** What you should do **
Write the records below out again exactly as given, with no images.

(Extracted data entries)
○ ○ ○ ○ ○ ○ ○

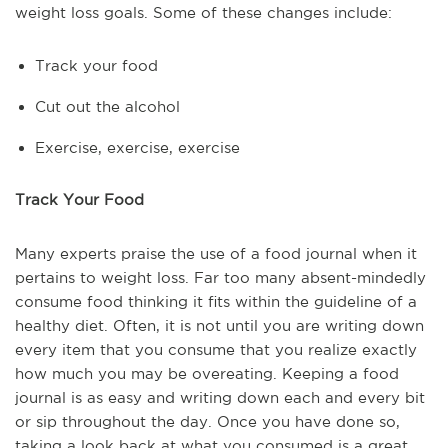
weight loss goals. Some of these changes include:
Track your food
Cut out the alcohol
Exercise, exercise, exercise
Track Your Food
Many experts praise the use of a food journal when it
pertains to weight loss. Far too many absent-mindedly
consume food thinking it fits within the guideline of a
healthy diet. Often, it is not until you are writing down
every item that you consume that you realize exactly
how much you may be overeating. Keeping a food
journal is as easy and writing down each and every bit
or sip throughout the day. Once you have done so,
taking a look back at what you consumed is a great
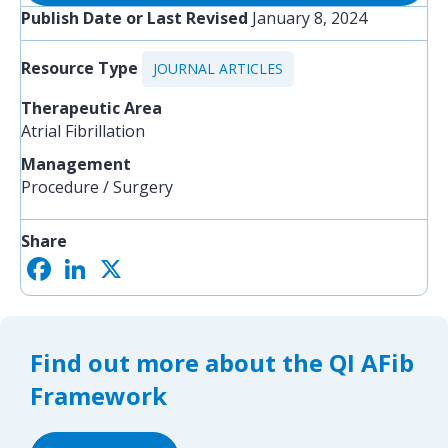
Publish Date or Last Revised
January 8, 2024
Resource Type
JOURNAL ARTICLES
Therapeutic Area
Atrial Fibrillation
Management
Procedure / Surgery
Share
F
L
X
S
a
i
h
c
n
a
e
k
r
b
e
e
o
d
Find out more about the QI AFib
o
I
k
n
Framework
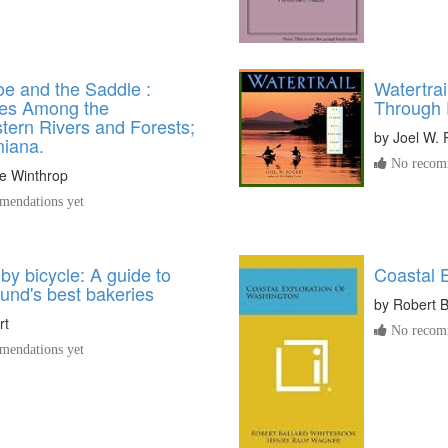
e and the Saddle :
Watertrai
es Among the
Through
tern Rivers and Forests;
by
Joel W. 
miana.
No recomm
e Winthrop
endations yet
by bicycle: A guide to
Coastal 
und's best bakeries
by
Robert B
rt
No recomm
endations yet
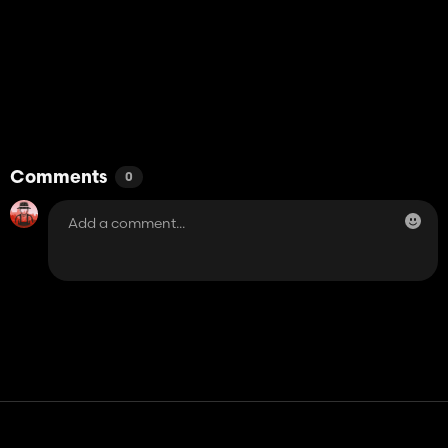
Comments
0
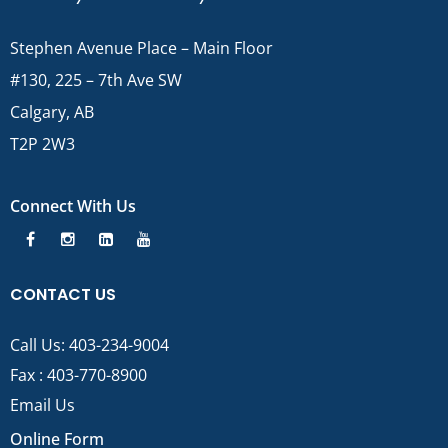
Stephen Avenue Place – Main Floor
#130, 225 – 7th Ave SW
Calgary, AB
T2P 2W3
Connect With Us
CONTACT US
Call Us:
403-234-9004
Fax : 403-770-8900
Email Us
Online Form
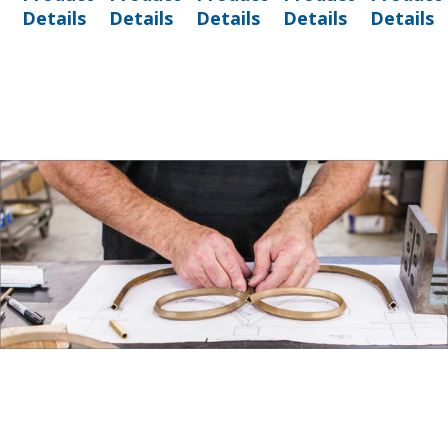
Details
Details
Details
Details
Details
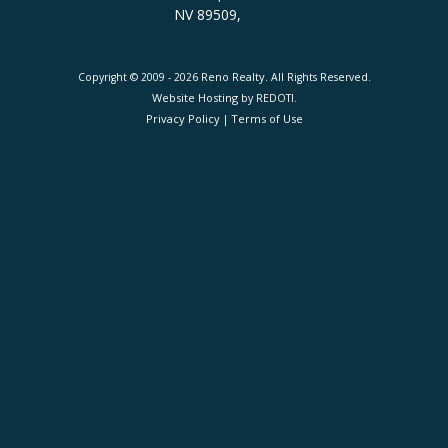
NV 89509,
Reno Realty
Copyright © 2009 - 2026
. All Rights Reserved.
Website Hosting
by REDOTI.
Privacy Policy
Terms of Use
|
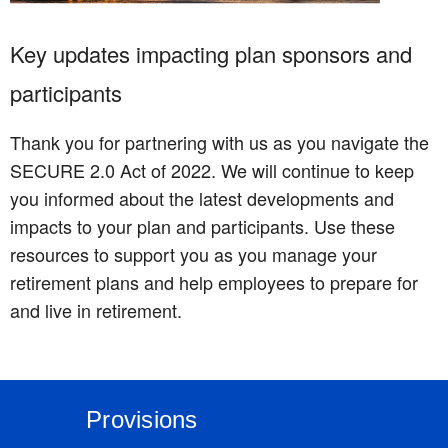
Key updates impacting plan sponsors and
participants
Thank you for partnering with us as you navigate the
SECURE 2.0 Act of 2022. We will continue to keep
you informed about the latest developments and
impacts to your plan and participants. Use these
resources to support you as you manage your
retirement plans and help employees to prepare for
and live in retirement.
Provisions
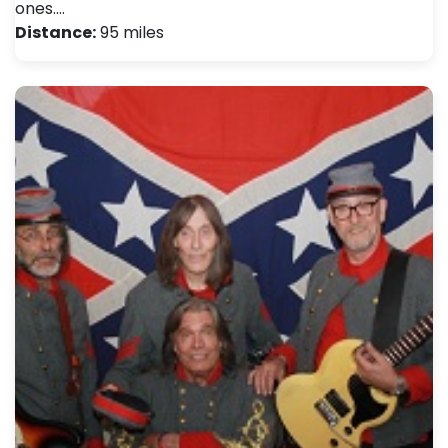
ones.…
Distance:
95 miles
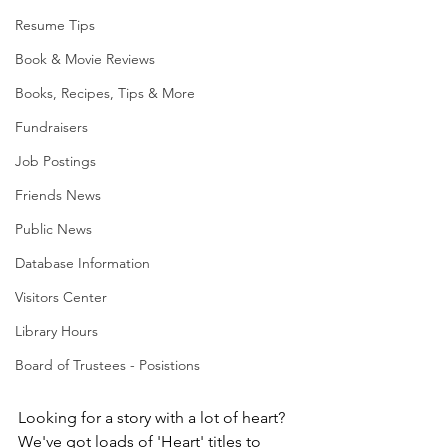
Resume Tips
Book & Movie Reviews
Books, Recipes, Tips & More
Fundraisers
Job Postings
Friends News
Public News
Database Information
Visitors Center
Library Hours
Board of Trustees - Posistions
Looking for a story with a lot of heart? 
We've got loads of 'Heart' titles to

○ ○ ○ ○ ○ ○ ○

** Reply to the exercise **
weight loss goals. Some of these changes include:
Track your food
Cut out the alcohol
Exercise, exercise, exercise
Track Your Food
Many experts praise the use of a food journal when it
pertains to weight loss. Far too many absent-mindedly
consume food thinking it fits within the guideline of a
healthy diet. Often, it is not until you are writing down
every item that you consume that you realize exactly
how much you may be overeating. Keeping a food
journal is as easy and writing down each and every bit
or sip throughout the day. Once you have done so,
taking a look back at what you consumed is a great
Publish Date or Last Revised
January 8, 2024
Resource Type
JOURNAL ARTICLES
Therapeutic Area
Atrial Fibrillation
Management
Procedure / Surgery
Share
F
L
X
S
a
i
h
c
n
a
e
k
r
b
e
e
o
d
Find out more about the QI AFib
o
I
k
n
Framework
e and the Saddle :
Watertrai
es Among the
Through
tern Rivers and Forests;
by
Joel W. 
miana.
No recomm
e Winthrop
endations yet
by bicycle: A guide to
Coastal 
und's best bakeries
by
Robert B
rt
No recomm
endations yet
Comments
0
Stephen Avenue Place – Main Floor
#130, 225 – 7th Ave SW
Calgary, AB
T2P 2W3
Connect With Us
CONTACT US
Call Us:
403-234-9004
Fax : 403-770-8900
Email Us
Online Form
Details
Details
Details
Details
Details
NV 89509,
Reno Realty
Copyright © 2009 - 2026
. All Rights Reserved.
Website Hosting
by REDOTI.
Privacy Policy
Terms of Use
|
Key updates impacting plan sponsors and
participants
Thank you for partnering with us as you navigate the
SECURE 2.0 Act of 2022. We will continue to keep
you informed about the latest developments and
impacts to your plan and participants. Use these
resources to support you as you manage your
retirement plans and help employees to prepare for
and live in retirement.
Provisions
ones.…
Distance:
95 miles
Resume Tips
Book & Movie Reviews
Books, Recipes, Tips & More
Fundraisers
Job Postings
Friends News
Public News
Database Information
Visitors Center
Library Hours
Board of Trustees - Posistions
Looking for a story with a lot of heart? 
We've got loads of 'Heart' titles to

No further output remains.